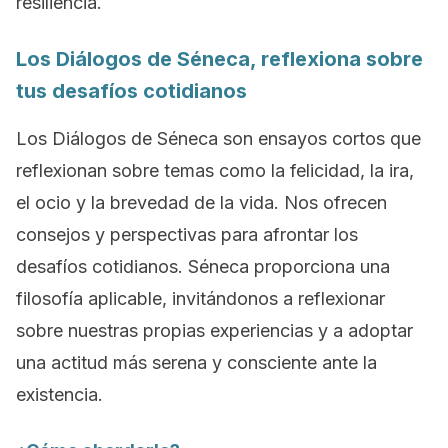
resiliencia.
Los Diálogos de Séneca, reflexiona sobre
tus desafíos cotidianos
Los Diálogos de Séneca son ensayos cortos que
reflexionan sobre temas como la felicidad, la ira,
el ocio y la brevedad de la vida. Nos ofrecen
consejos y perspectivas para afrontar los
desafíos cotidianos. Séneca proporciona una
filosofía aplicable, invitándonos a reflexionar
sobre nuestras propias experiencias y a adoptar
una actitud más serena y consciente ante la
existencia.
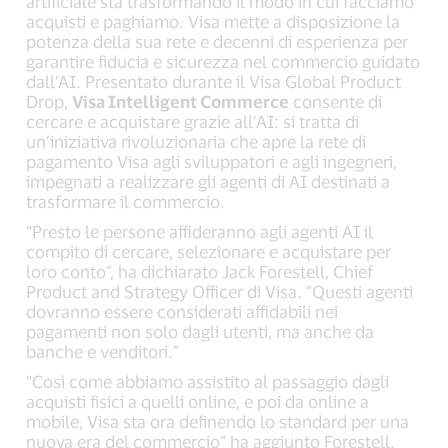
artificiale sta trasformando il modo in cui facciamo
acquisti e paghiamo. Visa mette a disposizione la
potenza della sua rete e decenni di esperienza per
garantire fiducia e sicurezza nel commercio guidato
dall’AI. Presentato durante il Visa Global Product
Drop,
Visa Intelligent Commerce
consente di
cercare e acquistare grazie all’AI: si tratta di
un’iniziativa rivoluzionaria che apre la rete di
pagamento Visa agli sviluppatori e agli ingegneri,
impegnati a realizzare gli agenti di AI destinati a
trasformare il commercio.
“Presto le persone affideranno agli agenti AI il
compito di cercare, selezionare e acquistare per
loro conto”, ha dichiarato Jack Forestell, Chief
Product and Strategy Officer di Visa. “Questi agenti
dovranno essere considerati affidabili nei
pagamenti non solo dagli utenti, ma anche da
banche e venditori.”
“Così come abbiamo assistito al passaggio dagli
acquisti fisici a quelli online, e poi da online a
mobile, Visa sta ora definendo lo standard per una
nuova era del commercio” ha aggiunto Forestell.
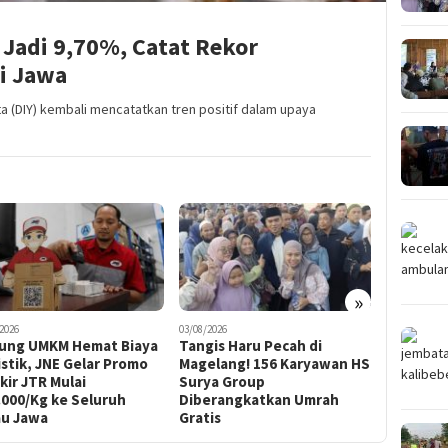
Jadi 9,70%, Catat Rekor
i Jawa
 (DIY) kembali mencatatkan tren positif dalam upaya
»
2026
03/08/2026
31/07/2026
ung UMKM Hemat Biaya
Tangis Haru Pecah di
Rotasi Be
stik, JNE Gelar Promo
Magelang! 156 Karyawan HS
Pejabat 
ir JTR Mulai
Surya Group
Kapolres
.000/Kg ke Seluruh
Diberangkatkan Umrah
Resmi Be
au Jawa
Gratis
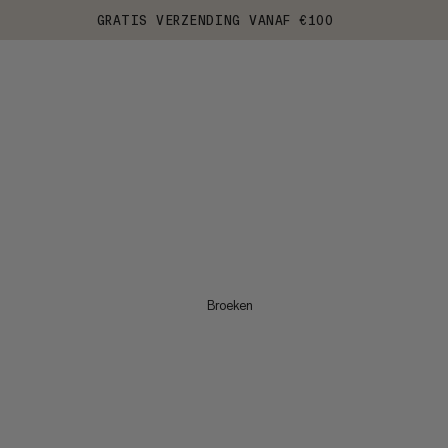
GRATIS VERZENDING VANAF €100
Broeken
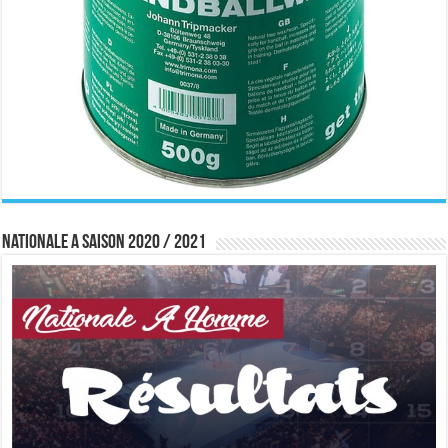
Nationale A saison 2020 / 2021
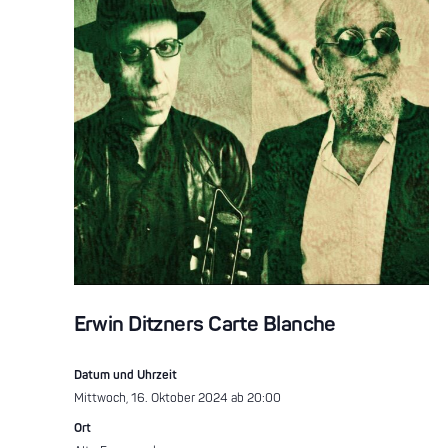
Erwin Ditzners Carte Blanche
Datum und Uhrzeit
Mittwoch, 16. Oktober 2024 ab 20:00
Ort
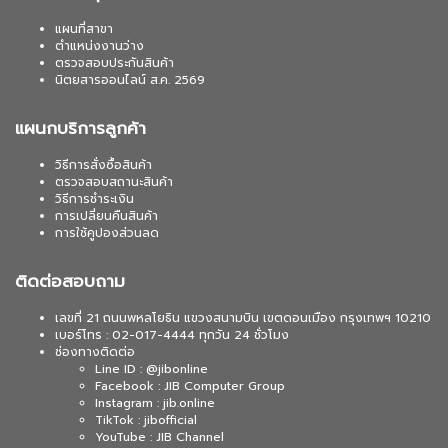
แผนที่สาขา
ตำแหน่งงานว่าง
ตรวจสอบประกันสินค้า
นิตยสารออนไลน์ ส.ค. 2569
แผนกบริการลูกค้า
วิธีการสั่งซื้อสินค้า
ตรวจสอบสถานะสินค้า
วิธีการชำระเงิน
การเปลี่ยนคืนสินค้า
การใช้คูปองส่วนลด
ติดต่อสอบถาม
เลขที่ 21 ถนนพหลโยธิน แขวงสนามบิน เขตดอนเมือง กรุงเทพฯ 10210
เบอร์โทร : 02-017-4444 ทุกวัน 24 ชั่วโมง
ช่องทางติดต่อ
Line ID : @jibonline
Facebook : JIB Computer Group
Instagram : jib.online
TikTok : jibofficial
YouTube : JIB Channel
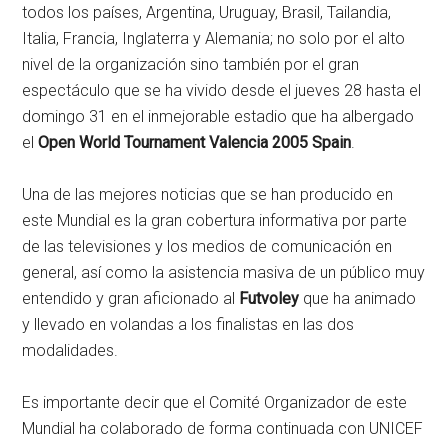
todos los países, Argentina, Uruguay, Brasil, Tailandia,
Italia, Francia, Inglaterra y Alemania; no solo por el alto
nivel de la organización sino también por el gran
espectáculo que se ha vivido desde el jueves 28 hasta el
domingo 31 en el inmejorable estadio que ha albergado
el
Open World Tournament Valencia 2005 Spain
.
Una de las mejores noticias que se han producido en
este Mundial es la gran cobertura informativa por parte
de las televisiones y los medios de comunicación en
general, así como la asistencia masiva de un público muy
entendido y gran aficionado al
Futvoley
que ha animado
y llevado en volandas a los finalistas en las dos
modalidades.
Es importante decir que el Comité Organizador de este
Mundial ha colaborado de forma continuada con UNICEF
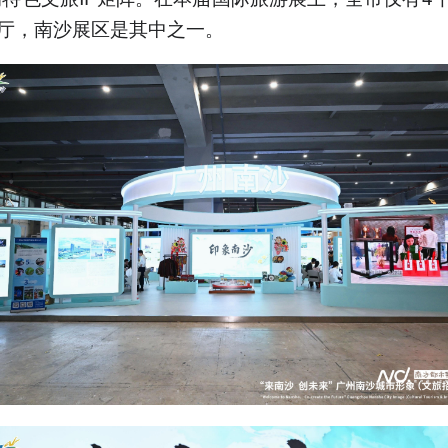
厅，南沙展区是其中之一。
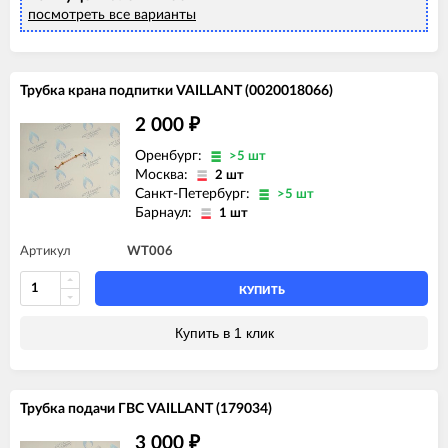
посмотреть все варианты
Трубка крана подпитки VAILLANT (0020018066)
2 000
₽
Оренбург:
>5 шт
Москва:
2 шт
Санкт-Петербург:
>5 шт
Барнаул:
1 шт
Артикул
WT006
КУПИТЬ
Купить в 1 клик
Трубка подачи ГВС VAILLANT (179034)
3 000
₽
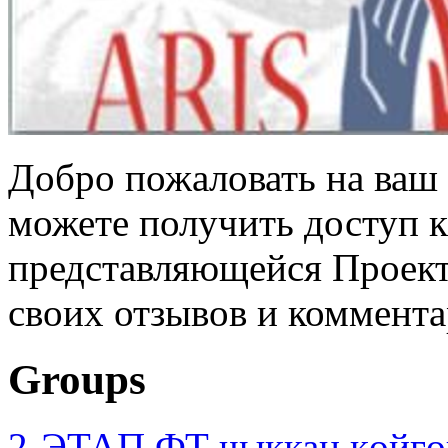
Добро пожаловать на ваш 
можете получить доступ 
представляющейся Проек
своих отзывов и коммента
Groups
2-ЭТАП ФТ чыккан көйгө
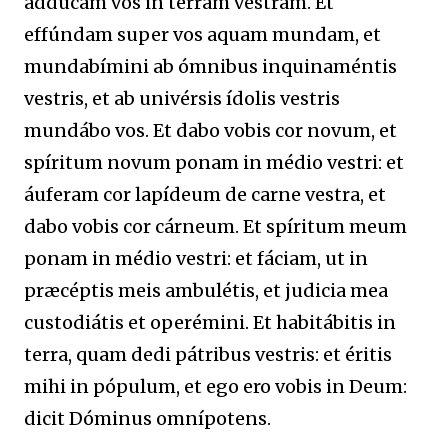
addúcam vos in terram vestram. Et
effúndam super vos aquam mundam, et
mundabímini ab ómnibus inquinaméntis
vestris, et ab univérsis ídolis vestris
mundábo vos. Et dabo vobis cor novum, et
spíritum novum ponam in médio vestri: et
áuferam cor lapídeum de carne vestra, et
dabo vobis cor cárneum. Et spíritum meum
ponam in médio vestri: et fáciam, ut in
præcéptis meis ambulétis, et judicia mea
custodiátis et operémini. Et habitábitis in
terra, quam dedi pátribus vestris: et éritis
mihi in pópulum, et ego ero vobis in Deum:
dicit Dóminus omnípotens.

——————————

**AIM OF THE EXERCISE:** Please go through the data above and copy each line that has the word "rete".

**SOLUTION FOR THIS PROBLEM:**
potenza della sua rete e decenni di esperienza per
un’iniziativa rivoluzionaria che apre la rete di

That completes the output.